As someone who implemented some RL algorithms and applied them to a real world game, (including all the ones mentioned in the article), I would be surprised if the implementation is not buggy. That is one of the most striking things about RL, the extent to which it is hard to find bugs, since they generally only degrade the performance instead of causing a crash or obviously wrong behavior. The fact that he doesn't mention a massive amount of time spent debugging, and the longish list of things that were tried that really should have worked but didn't, suggests to me it's probably still buggy. I suppose it is possible that LLMs could be particularly good at RL code since it's seen it repeated so many times... But I would be skeptical without hard evidence.
I accepted the bugginess in the browser game as unavoidable, and probably had too much faith in the LLM implementations, but I did a bit more troubleshooting than mentioned. The progressive improvement over episodes (and intuitively that PPO > the others) gave me some confidence, and I've since used a similar setup on 2048 with more results showing improvement over episode: https://wandb.ai/noahpunintended/2048-raspberry-pi?nw=nwuser...

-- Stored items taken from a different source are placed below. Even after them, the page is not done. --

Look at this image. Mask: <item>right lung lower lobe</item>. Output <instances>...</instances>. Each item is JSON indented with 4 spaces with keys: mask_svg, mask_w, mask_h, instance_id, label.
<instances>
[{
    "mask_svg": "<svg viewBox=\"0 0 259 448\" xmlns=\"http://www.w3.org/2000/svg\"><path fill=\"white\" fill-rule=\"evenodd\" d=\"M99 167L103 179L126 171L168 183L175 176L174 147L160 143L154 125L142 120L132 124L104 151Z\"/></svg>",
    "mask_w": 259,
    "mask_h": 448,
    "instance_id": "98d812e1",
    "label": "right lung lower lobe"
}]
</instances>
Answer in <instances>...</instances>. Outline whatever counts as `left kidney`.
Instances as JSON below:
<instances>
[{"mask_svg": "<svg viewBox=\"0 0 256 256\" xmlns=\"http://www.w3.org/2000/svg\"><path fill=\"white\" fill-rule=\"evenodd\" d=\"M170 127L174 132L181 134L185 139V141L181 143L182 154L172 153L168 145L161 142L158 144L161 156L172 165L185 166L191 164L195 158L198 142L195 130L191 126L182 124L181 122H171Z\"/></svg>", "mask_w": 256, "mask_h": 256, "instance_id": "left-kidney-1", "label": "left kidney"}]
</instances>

Yeah essentially this. The irony of about wanting to obscure information by submitting it to a model API isn't lost on me, but it was the easiest way I could think of. Wanted some way of making the most key content in my picture to be the only thing unblurred
It caught my eye also but the article was interesting so I'll forgive OP :-)

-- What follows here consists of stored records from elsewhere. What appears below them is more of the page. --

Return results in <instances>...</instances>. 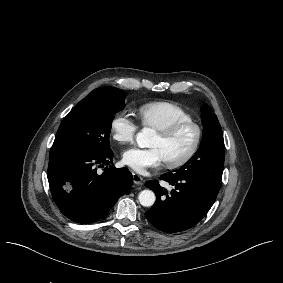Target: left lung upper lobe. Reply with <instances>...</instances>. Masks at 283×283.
<instances>
[{"label":"left lung upper lobe","mask_w":283,"mask_h":283,"mask_svg":"<svg viewBox=\"0 0 283 283\" xmlns=\"http://www.w3.org/2000/svg\"><path fill=\"white\" fill-rule=\"evenodd\" d=\"M201 112L204 128L200 148L183 167L172 174L202 176L220 188L225 155L223 133L217 116L207 104L202 106Z\"/></svg>","instance_id":"1"}]
</instances>
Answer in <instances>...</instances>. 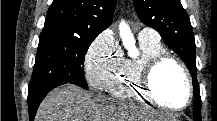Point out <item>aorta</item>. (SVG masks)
<instances>
[{
  "label": "aorta",
  "instance_id": "obj_1",
  "mask_svg": "<svg viewBox=\"0 0 217 121\" xmlns=\"http://www.w3.org/2000/svg\"><path fill=\"white\" fill-rule=\"evenodd\" d=\"M120 37L124 47L128 50L130 56L134 57L137 55V49L135 47L134 36L125 21H121L119 25Z\"/></svg>",
  "mask_w": 217,
  "mask_h": 121
}]
</instances>
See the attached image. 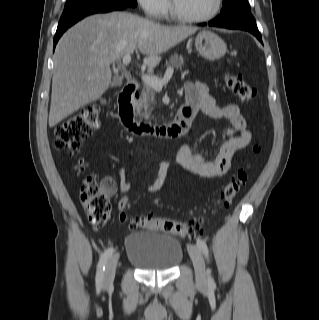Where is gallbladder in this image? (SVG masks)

On the topic of tamagotchi, if you happen to have a flipper zero there is emulator for it :-) my kid enjoyed it for while and it saved me a few bucks from having to buy one.
Blurring is never the solution as it can be unblurred in most cases (look up Mr whirlwind). Also Gemini sounds like overkill for the task of burring in general. Inkscape and gimp can do it for free (providing that you have a computer, not an iPad for example)
I had this idea during the pandemic 5 years ago now, and even did some of that work to figure out the variables I'd need to extract to make it work, but I never found the time/motivation to work on it for real. Really happy to see someone put in the effort.
The sample efficiency of the RL algorithm, even for simple games, is not very good. This usually means that we will need a lot of episodes for the policy to learn to excel. Being able to run policy in an environment that can parallel and accelerate could be very helpful for the improvement - for example running a batch of browsers or tabs simultaneously :)
Corporate firewall is blocking this since its a "newly registered domain" but I wanted to note that Tamagotchi got me to revisit Digimon after I learned that Digimon was created as a way for Bandai to sell to boys. Color me surprised when I learned that Tamagotchi was considered for girls, but I played with mine like there was no tomorrow, with the Pokemon hype of the late 90s it came to many of us at the right time.
Surprisingly, and I just looked it up, you can buy the original classic ones for about $20 straight off Amazon.